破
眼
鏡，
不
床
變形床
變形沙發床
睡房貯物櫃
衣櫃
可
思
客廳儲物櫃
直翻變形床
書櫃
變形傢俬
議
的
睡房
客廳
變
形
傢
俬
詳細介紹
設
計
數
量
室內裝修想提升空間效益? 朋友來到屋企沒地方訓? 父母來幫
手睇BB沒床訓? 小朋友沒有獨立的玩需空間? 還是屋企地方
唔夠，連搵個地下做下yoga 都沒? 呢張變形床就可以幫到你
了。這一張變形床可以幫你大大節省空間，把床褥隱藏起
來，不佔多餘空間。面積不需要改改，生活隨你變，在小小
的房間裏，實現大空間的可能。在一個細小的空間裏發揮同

Exercise requirements :: Transcribe every record above exactly as written.

Exercise result ::
破
眼
鏡，
不
床
變形床
變形沙發床
睡房貯物櫃
衣櫃
可
思
客廳儲物櫃
直翻變形床
書櫃
變形傢俬
議
的
睡房
客廳
變
形
傢
俬
詳細介紹
設
計
數
量
室內裝修想提升空間效益? 朋友來到屋企沒地方訓? 父母來幫
手睇BB沒床訓? 小朋友沒有獨立的玩需空間? 還是屋企地方
唔夠，連搵個地下做下yoga 都沒? 呢張變形床就可以幫到你
了。這一張變形床可以幫你大大節省空間，把床褥隱藏起
來，不佔多餘空間。面積不需要改改，生活隨你變，在小小
的房間裏，實現大空間的可能。在一個細小的空間裏發揮同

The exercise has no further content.